August 10, 2020 @ 9:04 by Richard Dawson

A specialist team at Sunderland College has stepped up to provide a range of mental health support services to its students, addressing the growing challenges of the COVID-19 pandemic on emotional wellbeing.

The college’s intensive support team, which includes support and safeguarding officers and counsellors, provides individual and group support to students who are experiencing mental health issues.

The team is offering additional support during the summer and start of term period, for new and returning students, to reduce the impact of the pandemic on their progression.

Ruth Magnus, director of student services at Sunderland College, said: “The COVID-19 pandemic has created additional stress to everyone’s daily lives, especially for students with pre-existing mental health conditions.

“As we adapt to new circumstances, it’s essential that our students feel supported and nurtured and that we do everything we can to protect their mental health and wellbeing.

“Our dedicated Intensive Support Team ensures that there is always someone for students to turn to and provide them with the support they need.”

During the suspension of face-to-face teaching due to COVID-19, the college’s Bede Campus remained open for vulnerable students and students of key workers.

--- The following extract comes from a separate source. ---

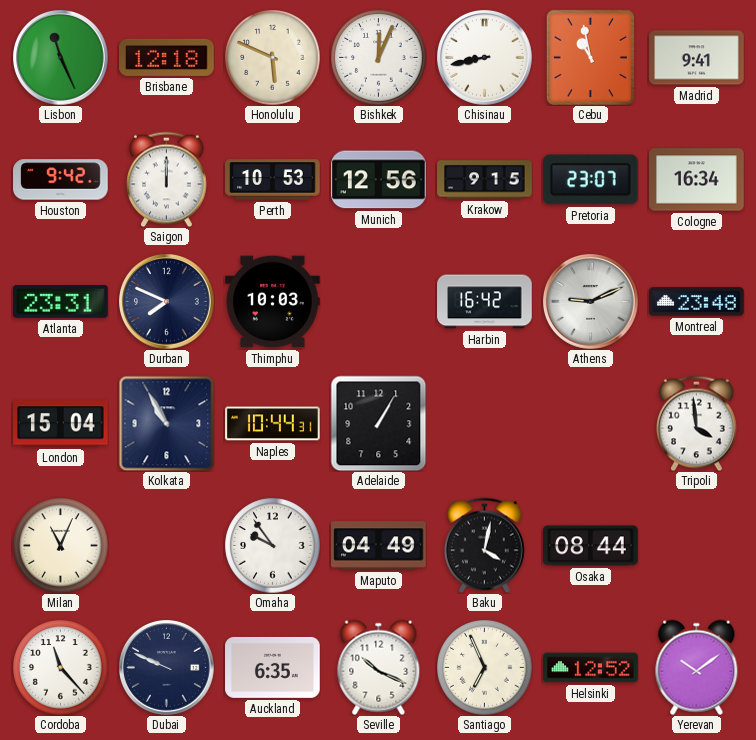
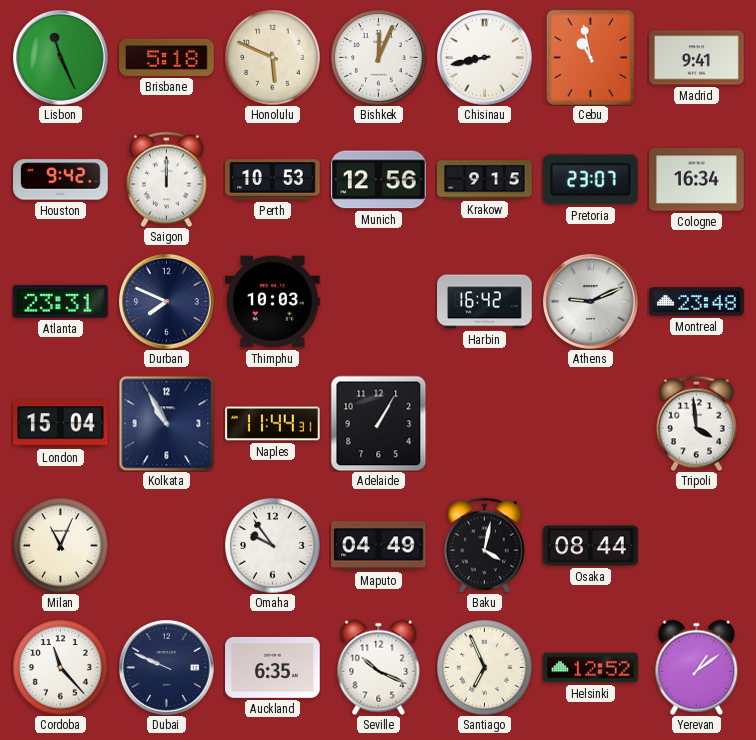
Brisbane: 12:18 -> 5:18
Naples: 10:44 -> 11:44
Yerevan: 10:09 -> 1:09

Since lockdown, the intensive support team have undertaken more than 3000 welfare checks for vulnerable groups of students and 471 virtual counselling appointments, which included 50 new referrals during the pandemic.

This has been supported by daily live chat, Facebook Live sessions focusing on mental health and wellbeing, and virtual workshops on specific issues such as isolation, resilience and anxiety.

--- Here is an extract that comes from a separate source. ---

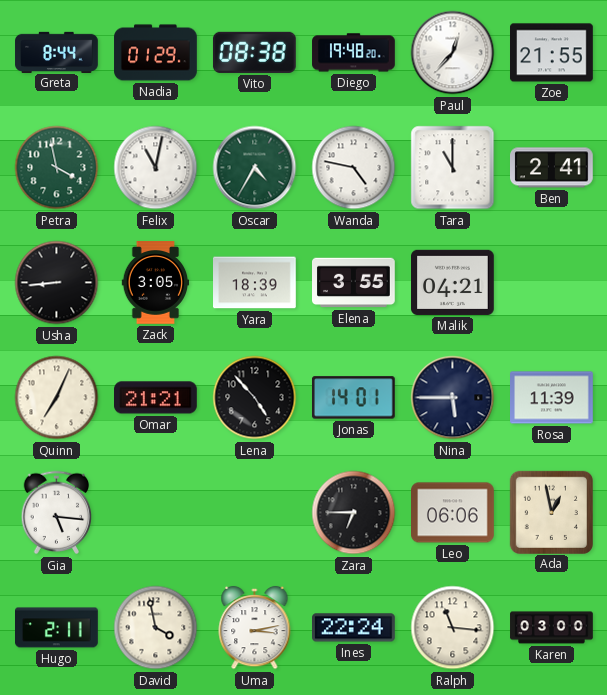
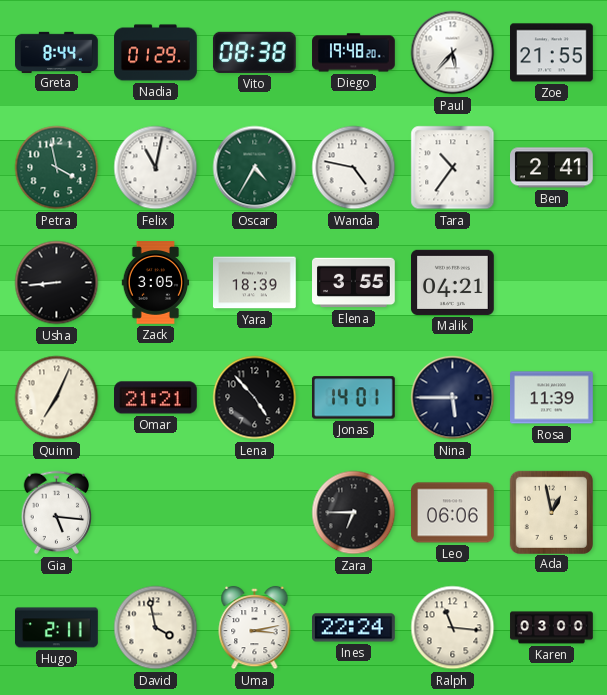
Paul: 12:37 -> 5:37
Tara: 11:00 -> 10:36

The intensive support team works across the whole Education Partnership North East college group, which also includes Hartlepool Sixth Form and Northumberland College.

Vikkie Morton, vice principal of student services and registry across Education Partnership North East, said: “Our intensive support team is an invaluable resource.

“Throughout the COVID-19 pandemic, intensive support has continued with access to campuses for vulnerable students and face-to-face access to intensive support officers.

“All safeguarded and vulnerable students have had weekly calls from the intensive support team and calls are continuing over the summer to support transitioning students.”

93 per cent of students who accessed the counselling service across the college group felt it had impacted their ability to remain in college and 100 per cent agreed it helped them perform better with their academic work.